Source: Savuista at savuista.blogspot.com. (Direct website link embedded within.)

Source: Savuista at savuista.blogspot.com. (Direct website link embedded within.)

I’m slightly less enthused by the sheer rawness of the burning vetiver, but that is solely because of my personal issues with the note. As I’ve mentioned a few times in the past, I am not the world’s greatest vetiver lover, especially when it is in soliflore or concentrated form. I also prefer a particular type of vetiver aroma, like the earthier dank version that is in Vetiverus by Olivier & Co. For me, the fresher and simultaneously almost raw sort of smoky vetiver that is in Fumidus is much more challenging. If it weren’t quite so intense, it might be easier. That said, its peaty, marshy, almost fungal aspects, and the way it reeks of sweetness and booze… those parts are fantastic. The single-malt sweetness is so incredibly rich, nuanced, and deep that I want much, much more of it. The amount that appears on my skin isn’t enormous, alas.

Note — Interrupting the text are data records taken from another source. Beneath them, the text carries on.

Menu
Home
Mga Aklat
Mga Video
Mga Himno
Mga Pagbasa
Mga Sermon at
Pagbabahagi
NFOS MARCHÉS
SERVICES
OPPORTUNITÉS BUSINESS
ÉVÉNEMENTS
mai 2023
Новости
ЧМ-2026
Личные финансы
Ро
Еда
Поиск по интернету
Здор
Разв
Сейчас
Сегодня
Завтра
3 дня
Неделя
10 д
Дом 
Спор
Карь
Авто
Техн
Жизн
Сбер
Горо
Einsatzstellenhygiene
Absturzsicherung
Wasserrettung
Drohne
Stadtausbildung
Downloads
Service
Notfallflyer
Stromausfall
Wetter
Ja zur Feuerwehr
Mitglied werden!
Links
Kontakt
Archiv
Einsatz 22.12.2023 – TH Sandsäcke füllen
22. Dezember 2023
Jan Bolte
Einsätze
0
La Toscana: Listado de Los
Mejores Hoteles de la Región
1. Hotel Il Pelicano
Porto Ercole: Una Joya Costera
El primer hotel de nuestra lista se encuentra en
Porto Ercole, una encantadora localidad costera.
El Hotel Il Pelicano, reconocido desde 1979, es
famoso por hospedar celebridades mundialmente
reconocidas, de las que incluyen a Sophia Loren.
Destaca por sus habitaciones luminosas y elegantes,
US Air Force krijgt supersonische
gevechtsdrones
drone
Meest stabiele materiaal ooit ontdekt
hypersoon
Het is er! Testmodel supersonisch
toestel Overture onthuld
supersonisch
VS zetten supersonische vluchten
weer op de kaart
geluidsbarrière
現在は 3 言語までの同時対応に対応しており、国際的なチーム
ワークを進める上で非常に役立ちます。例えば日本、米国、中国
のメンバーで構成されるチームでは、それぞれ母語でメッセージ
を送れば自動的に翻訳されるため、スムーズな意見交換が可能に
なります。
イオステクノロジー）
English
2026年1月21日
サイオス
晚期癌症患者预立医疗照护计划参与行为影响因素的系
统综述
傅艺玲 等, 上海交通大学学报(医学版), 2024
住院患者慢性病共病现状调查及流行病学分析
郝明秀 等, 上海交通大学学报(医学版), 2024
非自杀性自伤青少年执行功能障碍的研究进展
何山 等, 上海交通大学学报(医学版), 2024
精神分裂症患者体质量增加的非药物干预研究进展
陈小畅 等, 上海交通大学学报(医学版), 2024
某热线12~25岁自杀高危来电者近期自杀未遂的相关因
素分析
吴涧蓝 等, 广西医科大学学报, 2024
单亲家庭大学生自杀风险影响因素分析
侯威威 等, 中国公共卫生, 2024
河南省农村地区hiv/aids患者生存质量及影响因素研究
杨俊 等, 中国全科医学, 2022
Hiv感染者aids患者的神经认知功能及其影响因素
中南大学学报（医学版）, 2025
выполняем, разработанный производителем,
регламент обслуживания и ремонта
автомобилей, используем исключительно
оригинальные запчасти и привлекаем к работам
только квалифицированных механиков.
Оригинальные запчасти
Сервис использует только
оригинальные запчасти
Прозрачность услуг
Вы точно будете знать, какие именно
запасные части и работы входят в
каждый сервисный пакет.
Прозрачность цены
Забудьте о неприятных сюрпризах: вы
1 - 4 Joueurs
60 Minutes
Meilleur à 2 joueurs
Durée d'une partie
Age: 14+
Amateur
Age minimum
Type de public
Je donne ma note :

There is a definite oiliness to Fumidus that I think speaks to the perfume’s character as a whole. It goes beyond the mere issue of tarriness, or Fumidus’ occasionally rubbered undertones. It’s also quite separate from the heaviness of that vetiver stew. Rather, there is an unctuousness to Fumidus that feels as though extremely concentrated essences were used to create an attar-like thickness. Fumidus feels quite opaque, and, as such, it fully bears the Profumum Roma signature. Many of their supposed “eau de parfums” are actually Extraits, reportedly coming in at a whopping 42%-44% in concentration, and Fumidus feels heavier than most.

Photo: My own.

Photo: My own.

It also has good sillage at first. Using the dabbed equivalent of one large spray from an actual perfume bottle, I experienced roughly 3 inches in projection, though it felt like a solid brick wall in terms of heft and weight. I suspect most people’s usual 2 spray quantity would yield a much more forceful cloud. Perhaps a little too forceful for most practical purposes. As I noted at the start, Fumidus is a challenging fragrance that may require a little patience at first, and initially going to town with the number of sprays may not be the wisest thing until you get used to it.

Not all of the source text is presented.